South Korean film “Alice in Earnestland” is a dark comedy about one woman who has reached for a good life but instead finds herself being pushed down to more despair waiting for her. While occasionally violent and bloody, the movie is hilarious in its quirky mixture of humor and pathos, and we cannot help but laugh even while feeling sorry for her messy predicament.
When she was a young high school student, everything seemed to be hopeful for Soo-nam (Lee Jeong-hyeon). She believed that she would get rewards if she tried hard, so she put lots of efforts into typewriting for her future office job, but, alas, all of her efforts turned out to be pretty useless when she belatedly realized she had not studied anything for computers. When I was young, somebody argued that typewriting skill might be useful even in the age of computer, but you need more than typing skill for operating a computer, you know.
After experiencing her first moment of dashed hope, Soo-nam gets a menial office job at some shabby factory instead, and that is where she meets the love of her life. Gyu-jeong (Lee Hae-yeong), a young factory employee with hearing impairment, proposes to her not long after they begin their relationship, and Soo-nam gladly accepts his proposal without hesitation. Although their economic situation is not very bright, they are happy to be with each other, and they are ready to work harder for a better life for them – and their future child.

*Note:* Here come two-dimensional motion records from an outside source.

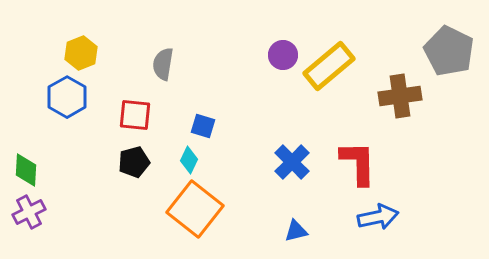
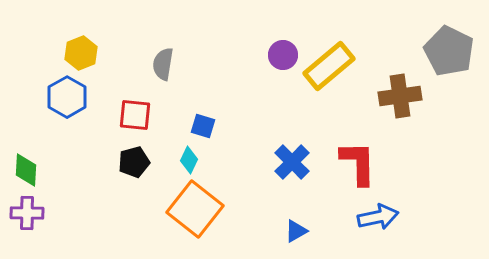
purple cross: moved 2 px left, 1 px down; rotated 28 degrees clockwise
blue triangle: rotated 15 degrees counterclockwise
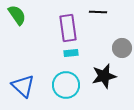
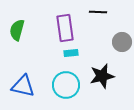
green semicircle: moved 15 px down; rotated 130 degrees counterclockwise
purple rectangle: moved 3 px left
gray circle: moved 6 px up
black star: moved 2 px left
blue triangle: rotated 30 degrees counterclockwise
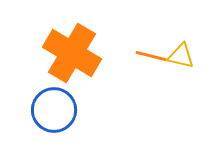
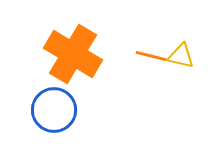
orange cross: moved 1 px right, 1 px down
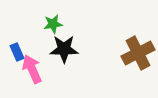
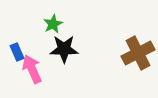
green star: rotated 18 degrees counterclockwise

Unfortunately, a bad accident happens to Gyu-jeong, who cannot work anymore due to his injury. While her husband is shamed and depressed by his inability to earn a living for them, Soo-nam stands by him as working as much as possible to support their life alone, but it seems there is no possible way for them to get out of their worsening economic situation. She tries to maintain her optimistic attitude for her as well as her husband, but then there comes another incident to strike their life.
Some time later, a redevelopment project is being planned in her district, it looks like Soo-nam will finally get a chance to solve her mounting debts and other problems once for all. The house belonging to her turns out to be located in the first area to redeveloped, and that means she will be able to sell her house at a considerably high price once the project is initiated as scheduled.
However, not so surprisingly, there is a big obstacle on her way. Kyeong-sook (Seo Young-hwa), a selfish local psychiatrist who is also the leader of district residents, is not so pleased about the redevelopment plan just because she is not the first one to benefit from it. Backed by a pompous ex-soldier and an unstable laundry shop owner willing to be her enforcers, Kyeong-sook will not step back easily, and she quickly becomes a major headache to a public servant in the charge of the redevelopment plan.
At first, all Soo-nam has to do for getting her money seems to be collecting the signatures from her neighbors as asked by that public servant in question, but she unintentionally gets herself into a big trouble when she unwittingly visits one of the residents she should have been careful of. As already announced during the darkly absurd opening sequence, that is just the beginning for more problems to come to her, and we soon meet two detectives snooping around the neighborhood for any clue for their latest case.
This is the first feature film by the director/writer Ahn Gook-jin, and he maintains the morbidly cheerful tone of his movie well through edgy black humor and good comic timing. There are several amusing moments which emphasize the warped reality in the film, and I especially like a very funny scene showing how one small impulsive act slowly culminates to an unexpected consequence for our big laugh. As the story becomes darker, it does not hesitates to mix violence and humor together, and we get a couple of nasty scenes when Soo-nam happens to be imprisoned and tortured by a certain character at one point (Did I mention that Park Chan-wook helped the production of the film?).
While her character keeps tumbling into more mayhem and madness, Lee Jeong-hyeon, who was terrific as a young incorrigible mother who happens to live with her problematic teenager son in “Juvenile Offender” (2012), gives an enjoyable performance dancing around absurd comedy and gloomy tragedy. Soo-nam is indeed an earnest woman equipped with a remarkable throwing skill for newspaper delivery, but she is only reminded again and again that good efforts do not always equal good rewards in her world, and Lee is superb as her character desperately holds onto her simple hope behind her innocuous façade.
The main job of the supporting actors is pushing Lee’s character in one direction or another, and they are effective in their respective caricature roles. While Lee Jeong-hyeon is gentle and decent as a nice guy who is the only light in Soo-nam’s difficult life, Seo Hae-yeong, Myeong Kye-nam, Lee Joon-hyeok, and Lee Dae-yeon are suitably unlikable in each own way, and Bae Je-gi and Ji Dae-han are a duo of dim detectives who have no idea on what their possible suspect is capable of.
“Alice in Wonderland” is a biting black comedy with uncomfortable laughs, and I had a fun with many of its barbed satiric moments. Although it could go further with its dark satire and its ending is weak and abrupt, I got enough good laughs from it, and Ahn Gook-jin and Lee Jeong-hyeon give us one of the impressive South Korean movie characters to remember in this year.